Issue Details (XML | Word | Printable)

Key: HADOOP-730
Type: Improvement Improvement
Status: Closed Closed
Resolution: Fixed
Priority: Major Major
Assignee: Chris Douglas
Reporter: Owen O'Malley
Votes: 0
Watchers: 1
Operations

If you were logged in you would be able to see more operations.
Hadoop Common

Local file system uses copy to implement rename

Created: 16/Nov/06 08:07 AM   Updated: 21/May/08 08:05 PM
Return to search
Component/s: fs
Affects Version/s: 0.8.0
Fix Version/s: 0.17.0

Time Tracking:
Not Specified

File Attachments:
  Size
Text File Licensed for inclusion in ASF works 730-0.patch 2008-02-09 11:52 PM Chris Douglas 2 kB
Text File Licensed for inclusion in ASF works 730-1.patch 2008-02-10 09:09 AM Chris Douglas 2 kB
Text File Licensed for inclusion in ASF works 730-2.patch 2008-02-13 11:04 PM Chris Douglas 1 kB

Resolution Date: 06/Mar/08 09:13 PM


 Description  « Hide
There is a variable LocalFileSystem.useCopyForRename that is set to true. When true, the local file system will implement rename as a copy followed by a delete. This is likely a performance problem. Is there a reason that useCopyForRename is set?

 All   Comments   Work Log   Change History   Subversion Commits      Sort Order: Ascending order - Click to sort in descending order
Doug Cutting added a comment - 16/Nov/06 06:16 PM
I think the issue was that rename isn't guaranteed to work across volumes. Linux 'mv' typically works across volumes these days, by resorting to copying, but I'm not sure what Java's file rename does.

Rod Taylor added a comment - 03/Oct/07 04:11 PM - edited
Couldn't it try the renameTo() operation and if it fails then fallback to the slower copy&delete method?

if (pathToFile(src).renameTo(pathToFile(dst))) { return true; }
else { return FileUtil.copy(this, src, this, dst, true, getConf()); }

would replace

if (useCopyForRename) { return FileUtil.copy(this, src, this, dst, true, getConf()); } } else return pathToFile(src).renameTo(pathToFile(dst));


Doug Cutting added a comment - 03/Oct/07 05:37 PM
> Couldn't it try the renameTo() operation and if it fails then fallback to the slower copy&delete method?

Sounds good to me. That might provide a nice speedup too. Care to provide a patch?


Chris Douglas added a comment - 09/Feb/08 03:59 AM
This implements Rod's idea and updates LocalFileSystem to reflect its semantics.

Hadoop QA added a comment - 10/Feb/08 05:26 AM
-1 overall.

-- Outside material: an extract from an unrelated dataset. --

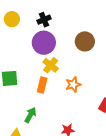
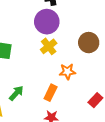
brown circle: (85, 41) -> (89, 43), moved
orange rectangle: (42, 85) -> (51, 93), moved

Here are the results of testing the latest attachment
http://issues.apache.org/jira/secure/attachment/12375163/730-0.patch
against trunk revision 619744.

@author +1. The patch does not contain any @author tags.

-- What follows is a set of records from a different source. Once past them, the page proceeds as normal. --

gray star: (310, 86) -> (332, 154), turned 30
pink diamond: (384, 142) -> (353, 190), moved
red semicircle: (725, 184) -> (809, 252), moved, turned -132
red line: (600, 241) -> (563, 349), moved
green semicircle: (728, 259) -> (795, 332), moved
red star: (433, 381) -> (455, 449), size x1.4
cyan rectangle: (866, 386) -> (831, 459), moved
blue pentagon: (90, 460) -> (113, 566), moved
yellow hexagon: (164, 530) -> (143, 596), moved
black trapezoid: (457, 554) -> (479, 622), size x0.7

tests included -1. The patch doesn't appear to include any new or modified tests.
Please justify why no tests are needed for this patch.

javadoc +1. The javadoc tool did not generate any warning messages.

javac -1. The applied patch generated 614 javac compiler warnings (more than the trunk's current 612 warnings).

release audit +1. The applied patch does not generate any new release audit warnings.

findbugs +1. The patch does not introduce any new Findbugs warnings.

core tests -1. The patch failed core unit tests.

contrib tests +1. The patch passed contrib unit tests.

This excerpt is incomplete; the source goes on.